Fraser v. State

—In a claim, inter alia, to recover damages for breach of an employment contract, the claimant appeals from a judgment of the Court of Claims (Silverman, J.), dated March 12, 1991, which, upon the granting of the defendant’s motion at the close of trial to dismiss the claim on the merits, is in favor of the defendant and against him.

Ordered that the judgment is affirmed, with costs.

The claimant was employed by the State University of New York at Stony Brook as a Principal Drafting Technician (SG 16) from October 12, 1989, until his resignation effective December 22, 1989. This claim arose from the fact that when the claimant interviewed for the position, and again upon hiring, he was told by personnel that his annual salary would be $27,370 plus location pay. However, the actual salary applicable to that job, SG 16, within the Public Employees Federation (hereinafter "PEF”) bargaining unit, was $25,982 plus location pay. The higher salary quoted to the claimant was applicable to SG 16 in the contract between the Civil Service Employees Association and the State.

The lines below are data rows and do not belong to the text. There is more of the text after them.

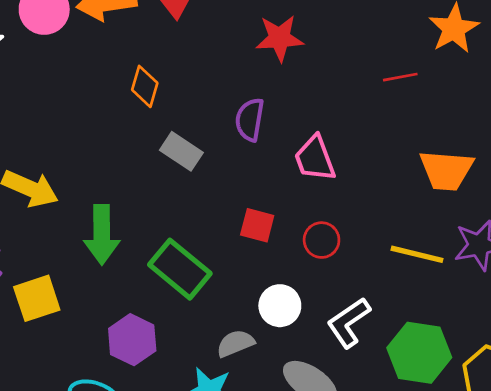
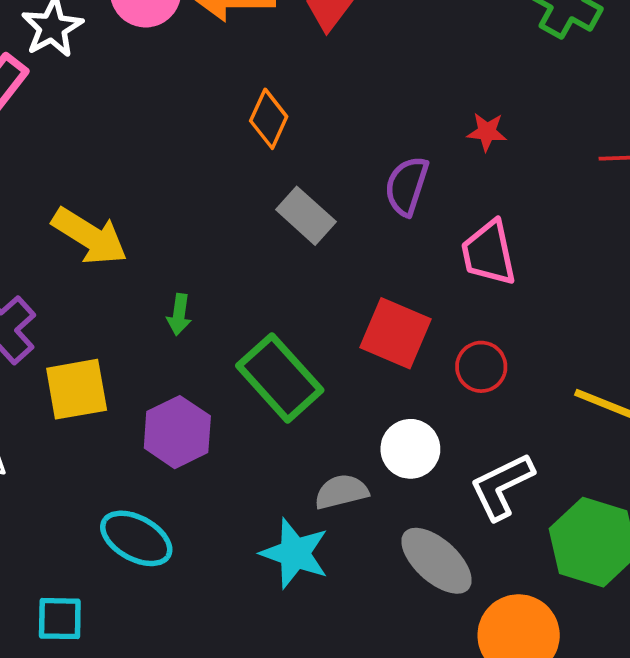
red star: (280, 38) -> (487, 132), moved, size x0.6
red square: (257, 225) -> (395, 333), size x1.4
green arrow: (102, 235) -> (179, 315), size x0.5
purple hexagon: (132, 340) -> (177, 432), moved

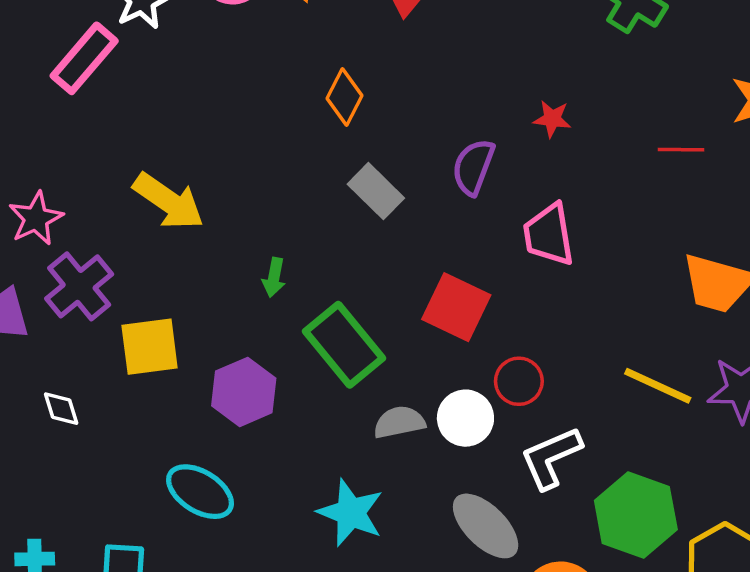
green arrow: (179, 315) -> (274, 277), moved
red circle: (481, 367) -> (519, 381), moved
gray semicircle: (341, 492) -> (399, 422), moved

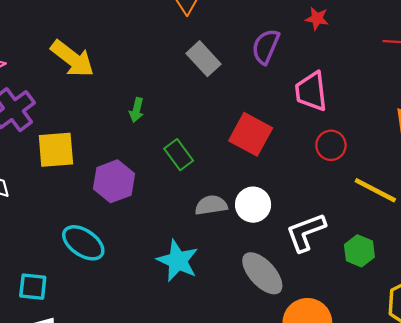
green rectangle: (344, 345) -> (179, 155), size x0.6
red circle: (519, 381) -> (331, 145), moved
green hexagon: (636, 515) -> (359, 251), moved, size x0.6

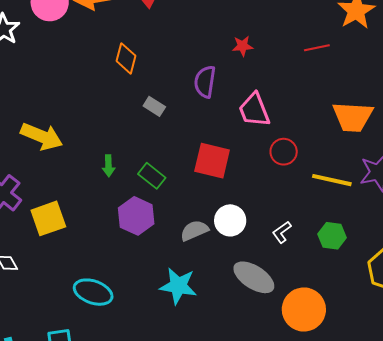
gray rectangle: (204, 59) -> (154, 106), size x0.7
green rectangle: (179, 155) -> (152, 176), moved
purple hexagon: (114, 181) -> (136, 216), moved
white L-shape: (306, 232) -> (282, 232), size x0.6

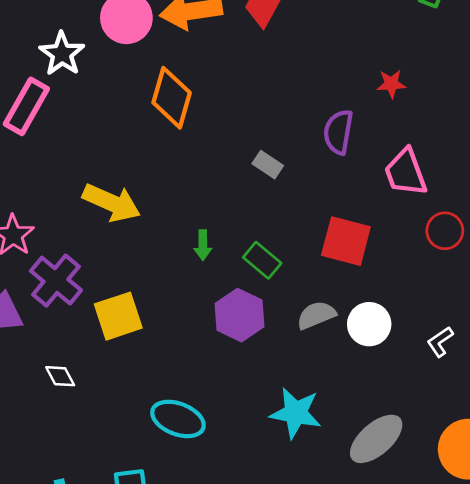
orange diamond: (126, 58) -> (172, 98), moved, size x1.4
gray semicircle: (194, 230) -> (316, 315), moved
gray ellipse: (254, 277) -> (376, 439), moved, turned -75

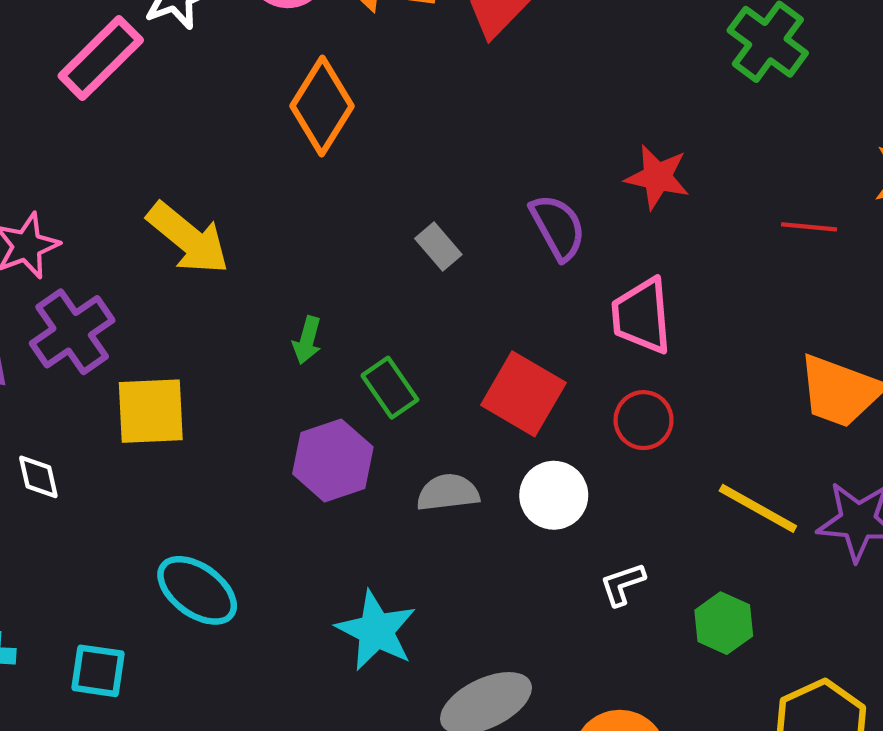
red star: (391, 84) -> (657, 177), size x1.4
purple semicircle: (338, 132) -> (558, 227), turned 126
red circle: (445, 231) -> (644, 420), moved
white circle: (369, 324) -> (554, 495), moved

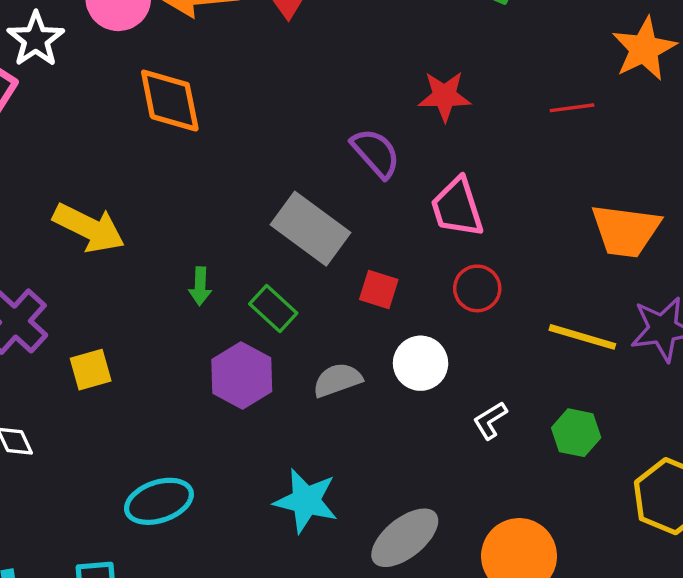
orange diamond: (322, 106) -> (170, 101), turned -30
gray rectangle: (438, 246) -> (310, 229), moved, size x2.0
red square: (523, 394) -> (379, 289), size x0.6
yellow square: (151, 411) -> (91, 370), size x0.7
cyan ellipse: (197, 590) -> (159, 501), turned -42

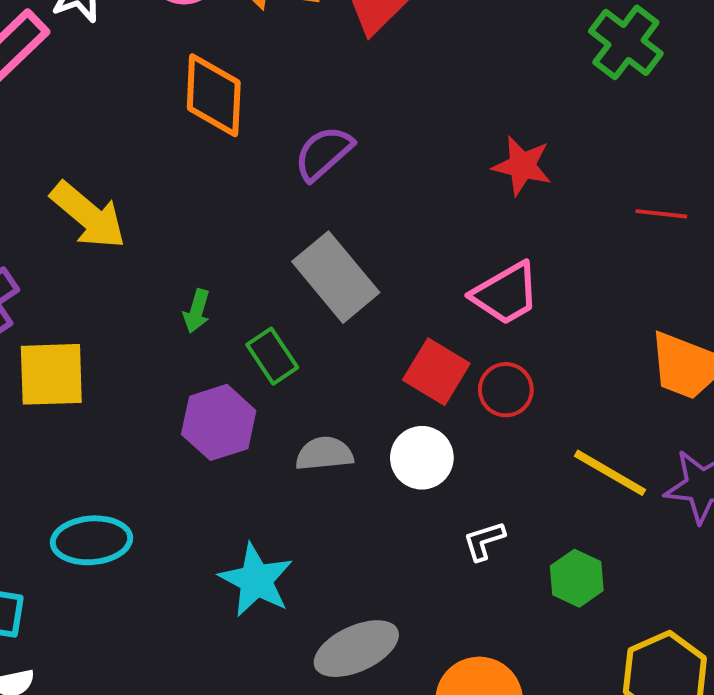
purple semicircle: (376, 153) -> (324, 153), moved, turned -104
pink trapezoid: (457, 207) -> (506, 294), turned -116
red square: (379, 289) -> (436, 372), moved, size x1.4
yellow square: (91, 370) -> (51, 374), size x1.5

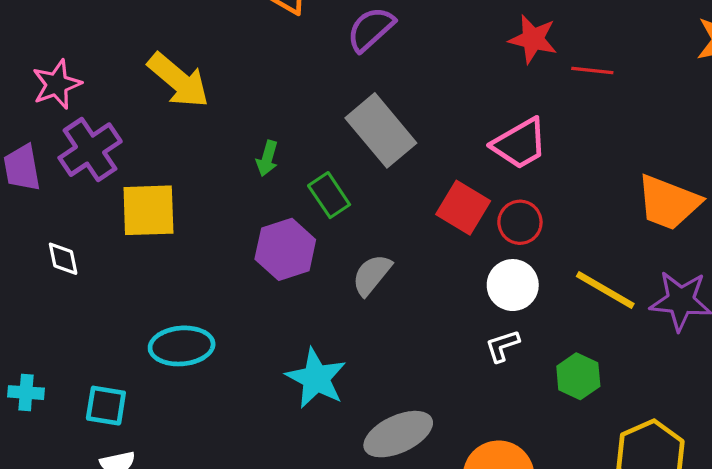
red line: (661, 214) -> (592, 71), moved
gray semicircle: (324, 454) -> (372, 275), turned -45
white circle: (422, 458) -> (513, 285), moved

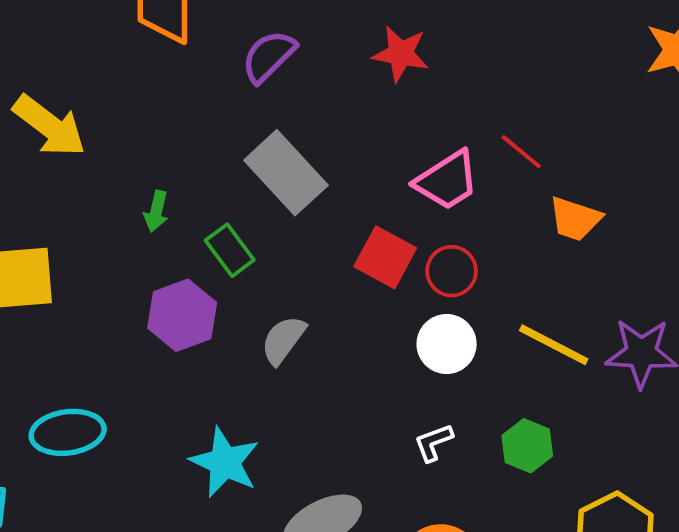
red star: (533, 39) -> (401, 54), moved
red line: (592, 71) -> (521, 152), moved, turned 36
orange trapezoid: (668, 202) -> (575, 219), moved, size x0.7
white L-shape: (502, 346) -> (433, 442), moved

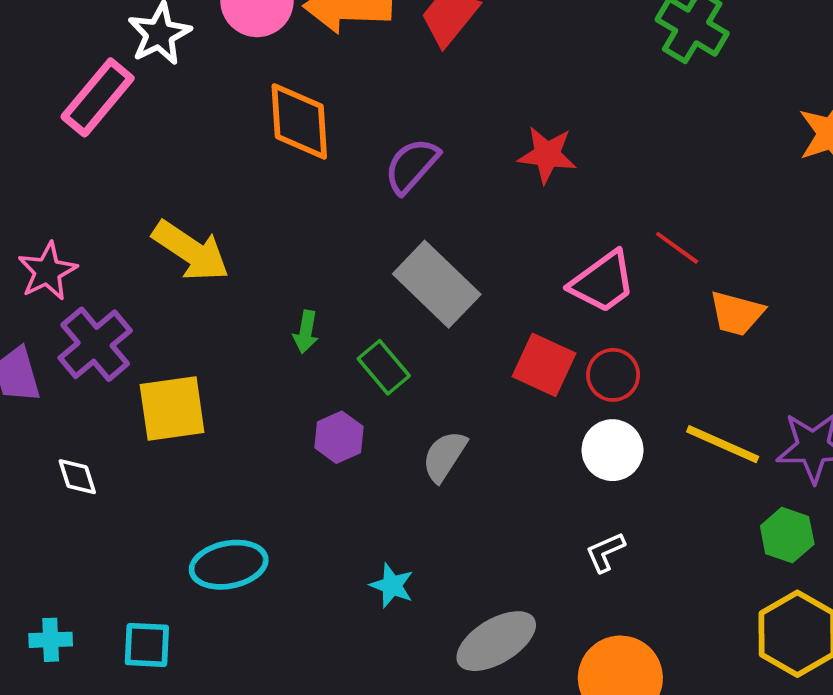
purple hexagon: (182, 315) -> (339, 437), size x0.7
green hexagon: (527, 446) -> (787, 535), moved
cyan star: (225, 462) -> (392, 586), size x0.6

On appeal, the claimant contends that the State’s employees negligently misrepresented the salary he would receive. We find that the claimant has not proven a valid claim of negligent misrepresentation (see, International Prods. Co. v Erie R. R. Co., 244 NY 331, cert denied 275 US 527; Pappas v Harrow Stores, 140 AD2d 501, 504). We also find no merit to the claimant’s assertion that the State’s failure to provide him with the greater salary constituted a breach of contract. The University could not pay any salary other than the one required by the PEF collective bargaining agreement (see, Civil Service Law § 204). Further, the doctrine of estoppel is not available against the State in this matter. It is well settled that estoppel is generally not available against the State (see, Matter of E.F.S. Ventures Corp. v Foster, 71 NY2d 359, 368-370). Although an exception to the general rule exists in " 'unusual factual situations’ ” to prevent injustice (Matter of E.F.S. Ventures Corp. v Foster, supra, at 369), the present facts do not fall within such an exception. The possibility of a State employee misinforming the claimant about an anticipated salary is not so "highly unusual” that the general rule against *693estoppel should be ignored (Matter of Schwartz v Crosson, 165 AD2d 147,149).

The claimant’s remaining contentions are without merit. Sullivan, J. P., Balletta, Lawrence and Eiber, JJ., concur.